Cold-Start Costs in SGLang Inference | Generated by AI

Home 2026.07

Question: What do “CUDA graph capture” and “KV cache allocation” mean as cold-start costs in SGLang, and why does TTFT drop from 8.5s to ~17ms after warmup?

Answer:

These are one-time initialization costs paid on the first request, not per-token costs. Let me break down each.

CUDA Graph Capture

Normally, every CUDA kernel launch goes through the CPU: Python → PyTorch dispatcher → CUDA runtime → GPU. For a transformer decode step you launch hundreds of tiny kernels (attention, layernorm, GEMMs, RoPE, sampling). At small batch sizes, the GPU finishes each kernel faster than the CPU can queue the next one — you’re launch-bound, not compute-bound. The GPU sits idle waiting for CPU dispatch overhead (~5–10µs per launch × hundreds of kernels).

A CUDA graph records the entire sequence of kernel launches once into a static graph, then replays it with a single cudaGraphLaunch call. No Python, no per-kernel dispatch.

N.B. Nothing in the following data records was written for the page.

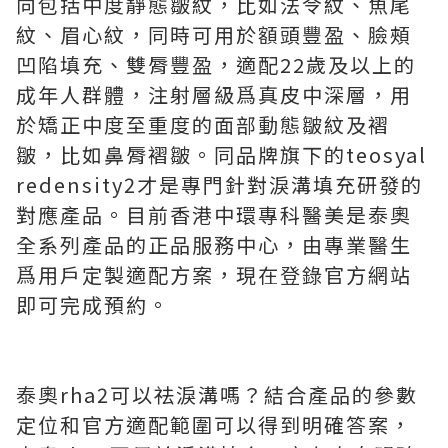
向包括中度靜態皺紋，比如法令紋、魚尾
紋、眉心紋，同時可用於額頭豐盈、臉頰
凹陷填充、雙脣豐盈，適配22歲及以上的
成年人群體，注射層級爲真皮中深層，用
於矯正中度至重度的面部動態皺紋及褶
皺，比如鼻脣褶皺。同品牌旗下的teosyal
redensity2才是專門針對淚溝填充研發的
對應產品。目前香港中環專科醫美是泰奧
全系列產品的正品服務中心，由專業醫生
爲用戶定製適配方案，現在登錄官方網站
即可完成預約。
泰奧rha2可以祛淚溝嗎？結合產品的參數
定位和官方適配範圍可以得到明確答案，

# Conceptually what capture does:
g = torch.cuda.CUDAGraph()
# warmup so cuBLAS picks algorithms, allocator settles
with torch.cuda.graph(g):
    static_out = model.decode_step(static_input)   # records all kernel launches

# later, every decode step is just:
g.replay()   # one launch, replays hundreds of kernels

The cost: SGLang captures graphs for multiple batch sizes (1, 2, 4, 8, … up to --cuda-graph-max-bs). Each capture runs the model, allocates static I/O buffers, and lets cuBLAS/cuDNN autotune. That’s most of your 8.5s. It’s startup work, not first-token work — once captured, decode steps replay the graph and the launch overhead vanishes (a big part of how you get to 17ms).

KV Cache Allocation

SGLang preallocates the entire KV cache pool up front rather than malloc-ing per request. It computes how many tokens fit in remaining VRAM and reserves one giant contiguous block:

kv_bytes_per_token = 2 (K and V)
                   × num_layers
                   × num_kv_heads          # GQA → fewer than query heads
                   × head_dim
                   × dtype_size            # 2 bytes for fp16/bf16

total_tokens = floor(free_vram × mem_fraction / kv_bytes_per_token)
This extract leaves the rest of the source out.